All code pulled in reference to https://learn.deeplearning.ai/courses/building-multimodal-search-and-rag
course. For my own learning purposes I will deviate and make changes as needed.

In [4]:
# Import neural network training libraries
import torch
from torch import nn, optim
from torch.utils.data import DataLoader
from torchvision import transforms

# Import basic computation libraries along with data visualization and plotting libraries
import numpy as np
import pandas as pd
import matplotlib.pyplot as plt
from tqdm.notebook import tqdm
from sklearn.decomposition import PCA
import umap
import umap.plot
import plotly.graph_objs as go
import plotly.io as pio
pio.renderers.default = 'iframe'

# Import our data class which will organize MNIST and provide anchor, positive and negative samples.
# from mnist_dataset import MNISTDataset



In [5]:
# Code copied 
import pandas as pd
from torch.utils.data import Dataset
import numpy as np
from tqdm import tqdm

class MNISTDataset(Dataset):
    def __init__(self, data_df: pd.DataFrame, transform=None, is_test=False):
        # method will run once when class object is created.
        # method will create data at the time of object creation.
        # this will save time of training
        super(MNISTDataset, self).__init__()
        dataset = []
        labels_positive = {}
        labels_negative = {}
        if is_test == False:
            # for each label create a set of same label images.
            for i in list(data_df.label.unique()):
                labels_positive[i] = data_df[data_df.label == i].to_numpy()
            # for each label create a set of image of different label.
            for i in list(data_df.label.unique()):
                labels_negative[i] = data_df[data_df.label != i].to_numpy()

        for i, row in tqdm(data_df.iterrows(), total=len(data_df)):
            data = row.to_numpy()
            # if test then only image will be returned.
            if is_test:
                label = -1
                first = data.reshape(28, 28)
                second = -1
                dis = -1
            else:
                # label and image of the index for each row in df
                label = data[0]
                first = data[1:].reshape(28, 28)
                # probability of same label image == 0.5
                if np.random.randint(0, 2) == 0:
                    # randomly select same label image
                    second = labels_positive[label][
                        np.random.randint(0, len(labels_positive[label]))
                    ]
                else:
                    # randomly select different(negative) label 
                    second = labels_negative[label][
                        np.random.randint(0, len(labels_negative[label]))
                    ]
                # cosine is 1 for same and 0 for different label
                dis = 1.0 if second[0] == label else 0.0
                # reshape image
                second = second[1:].reshape(28, 28)

            # apply transform on both images
            if transform is not None:
                first = transform(first.astype(np.float32))
                if second is not -1:
                    second = transform(second.astype(np.float32))

            # append to dataset list. 
            # this random list is created once and used in every epoch
            dataset.append((first, second, dis, label))
        
        self.dataset = dataset
        self.transform = transform
        self.is_test = is_test

    def __len__(self):
        return len(self.dataset)

    def __getitem__(self, i):
        return self.dataset[i]


"is not" with a literal.

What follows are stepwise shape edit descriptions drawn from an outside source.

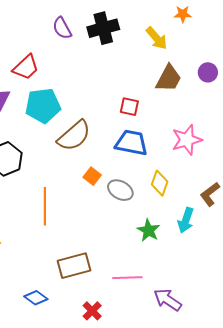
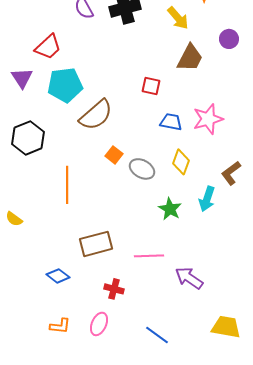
purple circle: (208, 72) -> (229, 39), moved
blue trapezoid: (131, 143) -> (171, 122), moved, size x0.7
red cross: (92, 311) -> (114, 289), turned -30

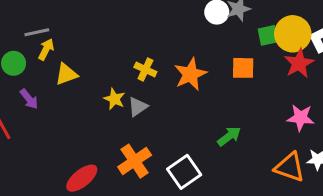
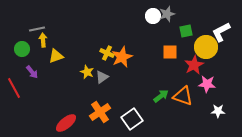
yellow circle: (293, 34) -> (206, 47), moved
yellow arrow: (46, 49) -> (43, 40), turned -32
red star: (299, 63) -> (194, 65), moved
orange star: (190, 74) -> (122, 57), moved
orange triangle: (290, 167) -> (183, 96), moved

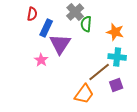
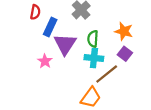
green semicircle: (86, 24) -> (93, 39), moved
cyan cross: (117, 57) -> (94, 58), moved
purple square: (116, 85) -> (125, 54), moved, turned -32

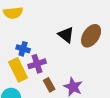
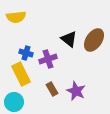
purple cross: (37, 64) -> (48, 59), moved

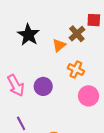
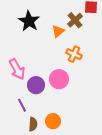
purple circle: (43, 86) -> (36, 85), moved
pink circle: (89, 96) -> (59, 79), moved

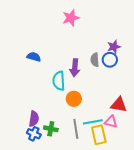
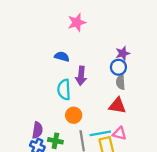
blue semicircle: (34, 57) -> (62, 57), moved
gray semicircle: (95, 60) -> (121, 82), moved
orange circle: (74, 99) -> (74, 115), moved
red triangle: (119, 105) -> (117, 106), moved

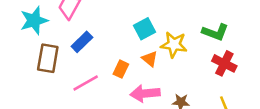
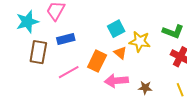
blue rectangle: (82, 42) -> (66, 39), turned 30
orange rectangle: (121, 69) -> (97, 61), size x1.5

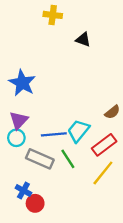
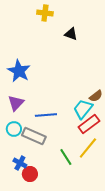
cyan trapezoid: (78, 131) -> (83, 109), moved
cyan circle: (16, 138) -> (14, 129), moved
green line: (68, 159) -> (66, 157), moved

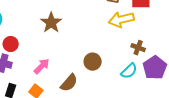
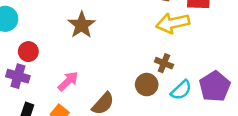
brown cross: (138, 48) -> (164, 63), moved
brown circle: (93, 62) -> (147, 85), moved

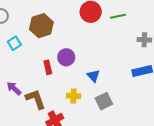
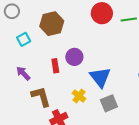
blue triangle: (93, 76) -> (100, 77), size x1.6
purple arrow: (14, 88) -> (23, 73), moved
yellow cross: (73, 96) -> (79, 96), turned 32

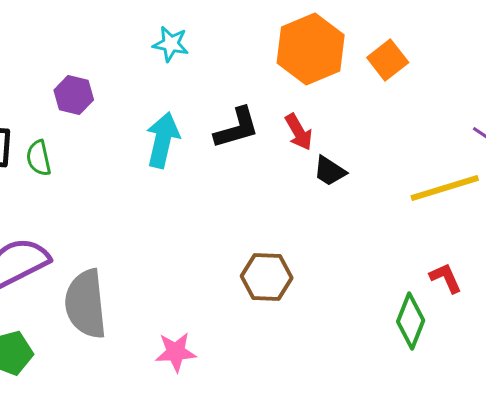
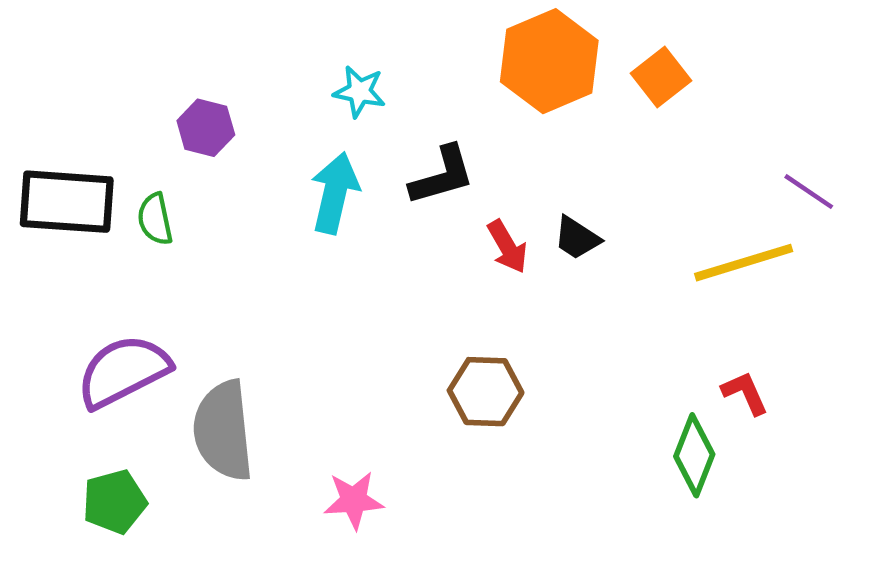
cyan star: (171, 44) -> (359, 92), moved
red arrow: (299, 132) -> (507, 247), moved

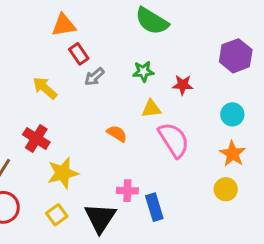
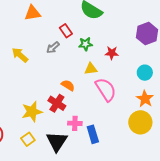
red rectangle: (79, 54) -> (66, 31), moved
red cross: (36, 138) -> (57, 103), moved
yellow circle: (226, 189) -> (140, 122), size x1.5

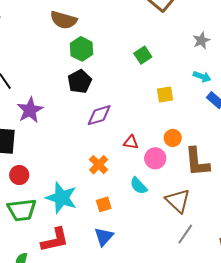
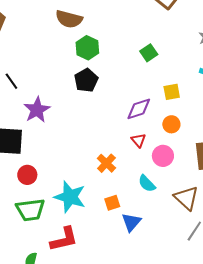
purple diamond: (99, 115) -> (139, 109), moved
orange circle: (173, 138) -> (171, 124), moved
red triangle: (131, 142) -> (138, 140), turned 42
blue triangle: (104, 237) -> (131, 222), moved

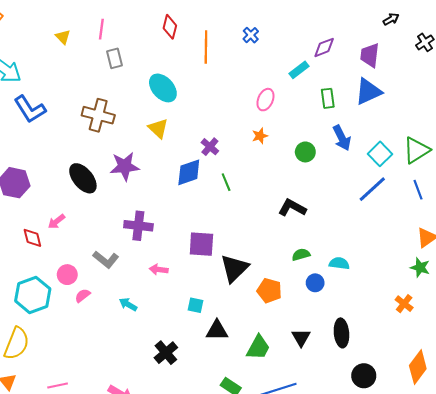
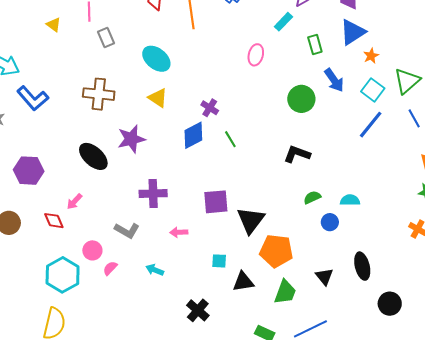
orange star: (260, 136) -> (371, 56), moved
green circle: (305, 152) -> (301, 99), size x1.4
orange pentagon: (269, 291) -> (276, 251), moved, size x1.4

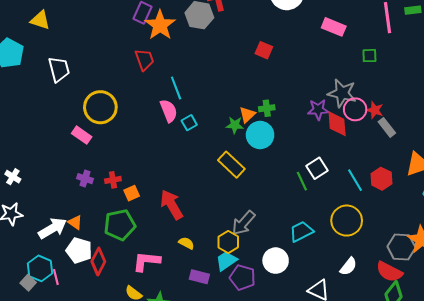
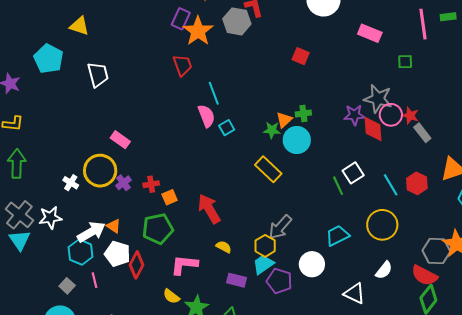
yellow circle: (100, 107) -> (100, 171), moved
white cross: (13, 177) -> (71, 183), moved
purple cross: (85, 179) -> (123, 183), turned 35
cyan hexagon: (40, 268) -> (81, 252), moved

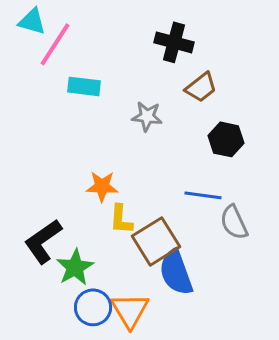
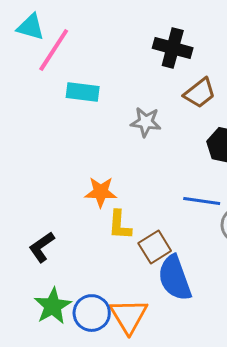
black L-shape: (43, 241) -> (42, 247), size x0.7
brown square: (156, 241) -> (155, 247), size x0.7
green star: (75, 267) -> (53, 306), moved

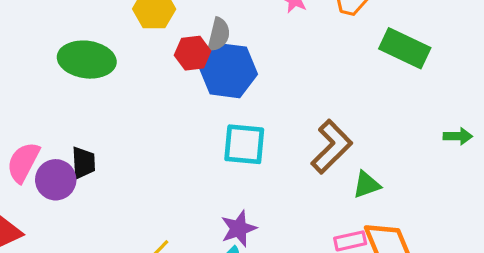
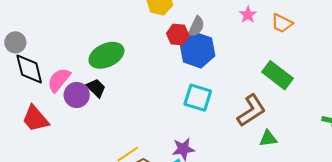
green rectangle: (405, 48) -> (277, 75), moved
green ellipse: (87, 60) -> (106, 55), moved, turned -44
black trapezoid: (83, 163) -> (96, 88), turned -55

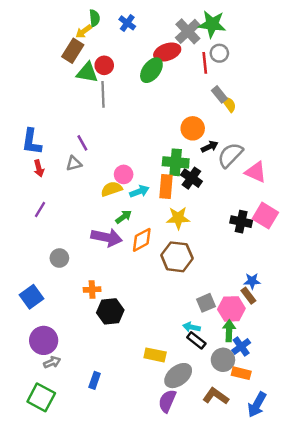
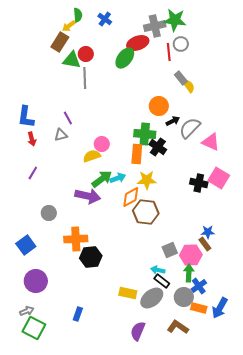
gray cross: (188, 31) -> (155, 26), turned 30
cyan arrow: (139, 191) -> (118, 178), moved
green arrow: (124, 217) -> (102, 179), size x1.5
orange diamond: (142, 240) -> (131, 197), moved
orange cross: (92, 290) -> (76, 239), size x1.6
gray arrow: (52, 362) -> (27, 311), moved
gray ellipse: (178, 376) -> (152, 298), moved
blue arrow: (257, 405) -> (220, 308), moved

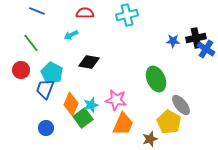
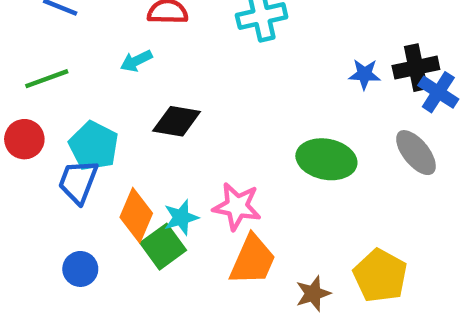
green line: (31, 43) -> (47, 79), turned -72
green ellipse: (156, 79) -> (326, 159), turned -55
gray ellipse: (181, 105) -> (416, 153), moved
yellow pentagon: (169, 122) -> (380, 276), moved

Did you mean "!="?


"is not" with a literal. Did you mean "!="?


"is not" with a literal. Did you mean "!="?



What's important in the creation of the dataset is this:
`dataset.append((first, second, dis, label))`
Where 
1. `first` and `second` correspond to the embeddings of the 2 objects to compare
2. `dis` is a value, either 0 for negative pair, or 1 for positive pair. We choose 1/0 because we plan to use cos similarity, hence perfect similarity is 1, not similar is 0.
3. `label` is the actual label of what the first (presumably the anchor) is. I'm not sure how this extends when we have multimodality though. I.e. we have a video of a lion and a image of a lion, is label just 'lion'? How is label actually used?

In [None]:
# Load data from csv
data = pd.read_csv('digit-recognizer/train.csv')
val_count = 1000
# common transformation for both val and train
default_transform = transforms.Compose([
    transforms.ToPILImage(),
    transforms.ToTensor(),
    transforms.Normalize(0.5, 0.5),
    transforms.Lambda(torch.flatten) # added a flatten cause i felt this makes more sense in a multi modal context, since we would have language embeddings (normally 1D)
])

# Split data into val and train
dataset = MNISTDataset(data.iloc[:-val_count], default_transform)
val_dataset = MNISTDataset(data.iloc[-val_count:], default_transform)

100%|██████████| 41000/41000 [00:19<00:00, 2115.00it/s]
100%|██████████| 1000/1000 [00:00<00:00, 2354.94it/s]


In [39]:
# Create torch dataloaders
trainLoader = DataLoader(
    dataset,
    batch_size=16, # feel free to modify this value
    shuffle=True,
    pin_memory=True,
    num_workers=2,
    prefetch_factor=100
)

valLoader = DataLoader(val_dataset,
    batch_size=64,
    shuffle=True,
    pin_memory=True,
    num_workers=2,
    prefetch_factor=100
)

In [None]:
sample = next(iter(trainLoader))
# batch size x rgb channels x row x col for the 2 images.
sample[0].shape, sample[1].shape, sample[2], sample[3]

(torch.Size([16, 784]),
 torch.Size([16, 784]),
 tensor([0., 0., 0., 1., 1., 1., 1., 0., 0., 0., 0., 0., 1., 0., 0., 0.],
        dtype=torch.float64),
 tensor([2, 5, 8, 1, 0, 1, 4, 6, 4, 3, 8, 0, 8, 1, 1, 3]))